“There is no reason why we should lose our interest, for the sake of keeping her along.”
“The mortgage was for too large a sum. I doubt if the old house could sell to-day for enough to clear it, anyhow.” These were some of the suggestions which the devil kept whispering into Stephen’s ear, in these long hours of perplexity and misgiving. It was a question of casuistry which might, perhaps, have puzzled a finer moral sense than Stephen’s. Why should he treat old Mrs. Jacobs with any more consideration than he would show to a man under the same circumstances? To be sure, she was a helpless old woman; but so was his own mother, and surely his first duty was to make her as comfortable as possible.
Luckily for old Mrs. Jacobs, a tenant appeared for the “south wing.” A friend of Stephen’s, a young clergyman living in a seaport town on Cape Cod, had written to him, asking about the house, which he knew Stephen was anxious to rent. He made these inquiries on behalf of two women, parishioners of his, who were obliged to move to some inland town on account of the elder woman’s failing health. They were mother and daughter, but both widows. The younger woman’s marriage had been a tragically sad one, her husband having died suddenly, only a few days after their marriage. She had returned at once to her mother’s house, widowed at eighteen; “heart-broken,” the young clergyman wrote, “but the most cheerful person in this town,—the most cheerful person I ever knew; her smile is the sunniest and most pathetic thing I ever saw.”
Stephen welcomed most gladly the prospect of such tenants as these. The negotiations were soon concluded; and at the time of the beginning of our story the two women were daily expected.
A strange feverishness of desire to have them arrive possessed Stephen’s mind. He longed for it, and yet he dreaded it. He liked the stillness of the house; he felt a sense of ownership of the whole of it: both of these satisfactions were to be interfered with now. But he had a singular consciousness that some new element was coming into his life. He did not define this; he hardly recognized it in its full extent; but if a bystander could have looked into his mind, following the course of his reverie distinctly, as an unbiassed outsider might, he would have said, “Stephen, man, what is this? What are these two women to you, that your imagination is taking these wild and superfluous leaps into their history?”

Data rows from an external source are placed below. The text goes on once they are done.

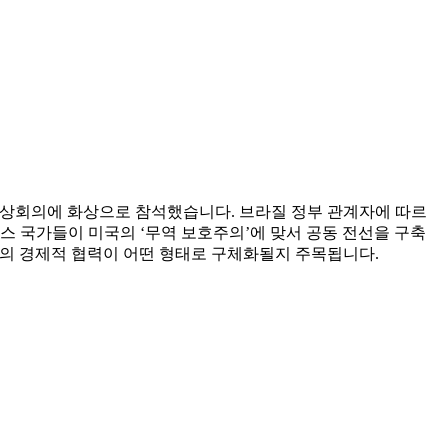
) 정상회의에 화상으로 참석했습니다. 브라질 정부 관계자에 따르
스 국가들이 미국의 ‘무역 보호주의’에 맞서 공동 전선을 구축
원의 경제적 협력이 어떤 형태로 구체화될지 주목됩니다.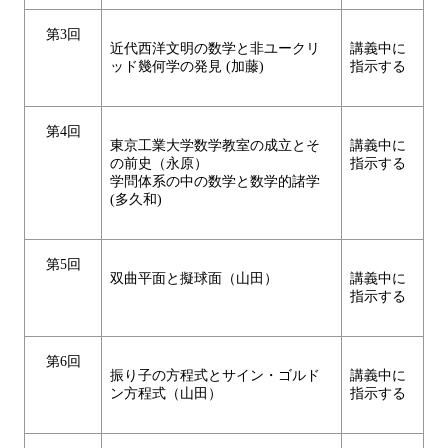
第3回
近代西洋文明の数学と非ユークリ
講義中に
ッド幾何学の発見 (加藤)
指示する
第4回
東京工業大学数学教室の成立とそ
講義中に
の前史（永原）
指示する
学問体系の中の数学と数学的諸学
(多久和)
第5回
双曲平面と擬球面（山田）
講義中に
指示する
第6回
振り子の方程式とサイン・ゴルド
講義中に
ン方程式（山田）
指示する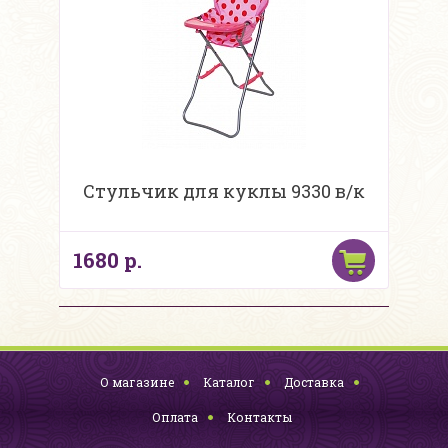
Стульчик для куклы 9330 в/к
1680 р.
О магазине
Каталог
Доставка
Оплата
Контакты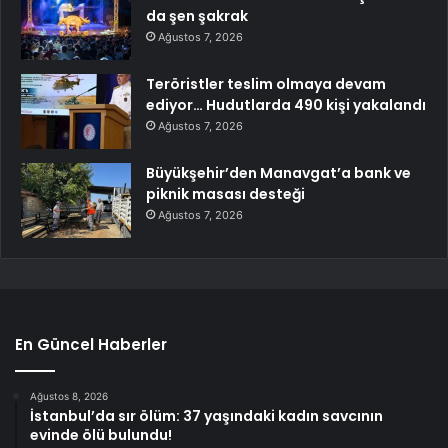
da şen şakrak
Ağustos 7, 2026
Teröristler teslim olmaya devam
ediyor… Hudutlarda 490 kişi yakalandı
Ağustos 7, 2026
Büyükşehir’den Manavgat’a bank ve
piknik masası desteği
Ağustos 7, 2026
En Güncel Haberler
Ağustos 8, 2026
İstanbul’da sır ölüm: 37 yaşındaki kadın savcının
evinde ölü bulundu!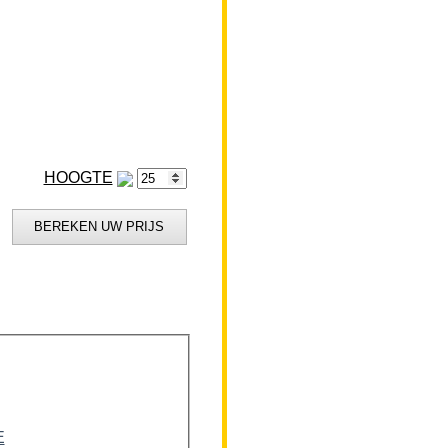
HOOGTE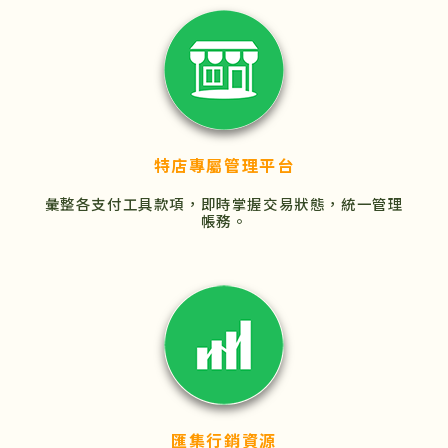
特店專屬管理平台
彙整各支付工具款項，即時掌握交易狀態，統一管理
帳務。
匯集行銷資源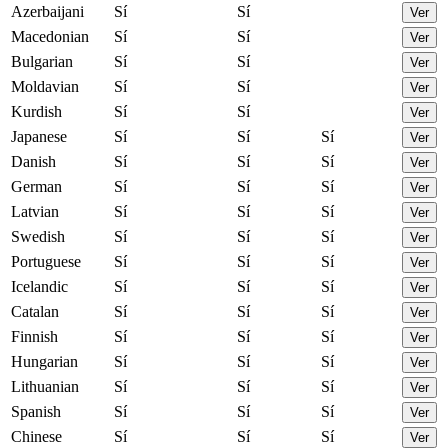
Azerbaijani
Sí
Sí
Ver
Macedonian
Sí
Sí
Ver
Bulgarian
Sí
Sí
Ver
Moldavian
Sí
Sí
Ver
Kurdish
Sí
Sí
Ver
Japanese
Sí
Sí
Sí
Ver
Danish
Sí
Sí
Sí
Ver
German
Sí
Sí
Sí
Ver
Latvian
Sí
Sí
Sí
Ver
Swedish
Sí
Sí
Sí
Ver
Portuguese
Sí
Sí
Sí
Ver
Icelandic
Sí
Sí
Sí
Ver
Catalan
Sí
Sí
Sí
Ver
Finnish
Sí
Sí
Sí
Ver
Hungarian
Sí
Sí
Sí
Ver
Lithuanian
Sí
Sí
Sí
Ver
Spanish
Sí
Sí
Sí
Ver
Chinese
Sí
Sí
Sí
Ver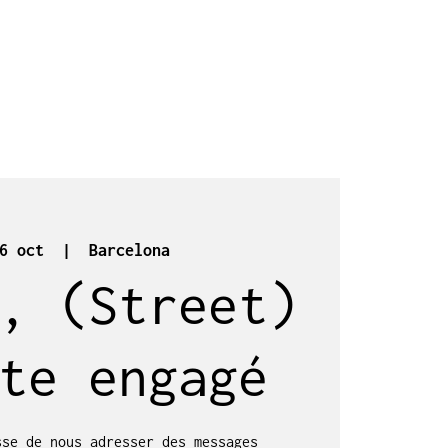
6 oct
  |  
Barcelona
, (Street)
te engagé
sse de nous adresser des messages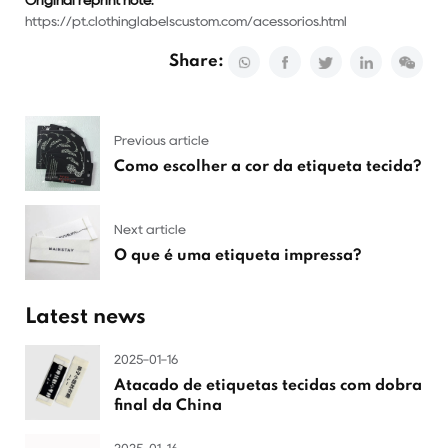
Original reprint note:
https://pt.clothinglabelscustom.com/acessorios.html
Share:
Previous article
Como escolher a cor da etiqueta tecida?
Next article
O que é uma etiqueta impressa?
Latest news
2025-01-16
Atacado de etiquetas tecidas com dobra
final da China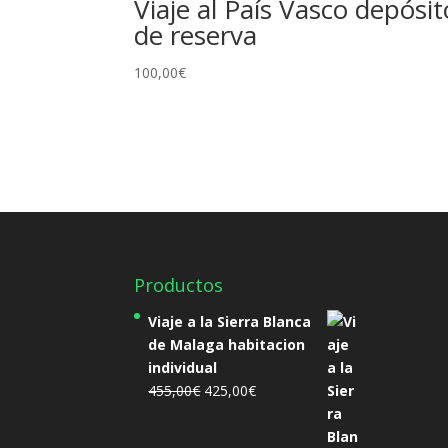
Viaje al País Vasco depósit
de reserva
100,00
€
Productos
Viaje a la Sierra Blanca
de Malaga habitacion
individual
El
El
455,00
€
425,00
€
precio
precio
original
actual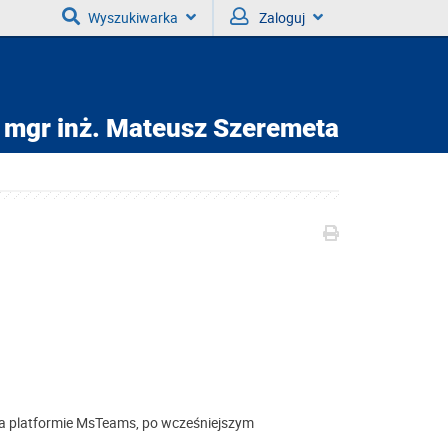
Wyszukiwarka
Zaloguj
mgr inż.
Mateusz Szeremeta
(na platformie MsTeams, po wcześniejszym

There was hardly a possible speculation as to their past history, as to their looks, as to their future life under his roof, that Stephen did not indulge in, as he stood leaning with his folded arms on the gate, in the gray November twilight, where we first found him. His thoughts, as was natural, centred most around the younger woman.
“Poor thing! That was a mighty hard fate. Only nineteen years old now,—six years younger than I am; and how much more she must know of life than I do. I suppose she can’t be a lady, exactly,—being a sea captain’s wife. I wonder if she’s pretty? I think Harley might have told me more about her. He might know I’d be very curious.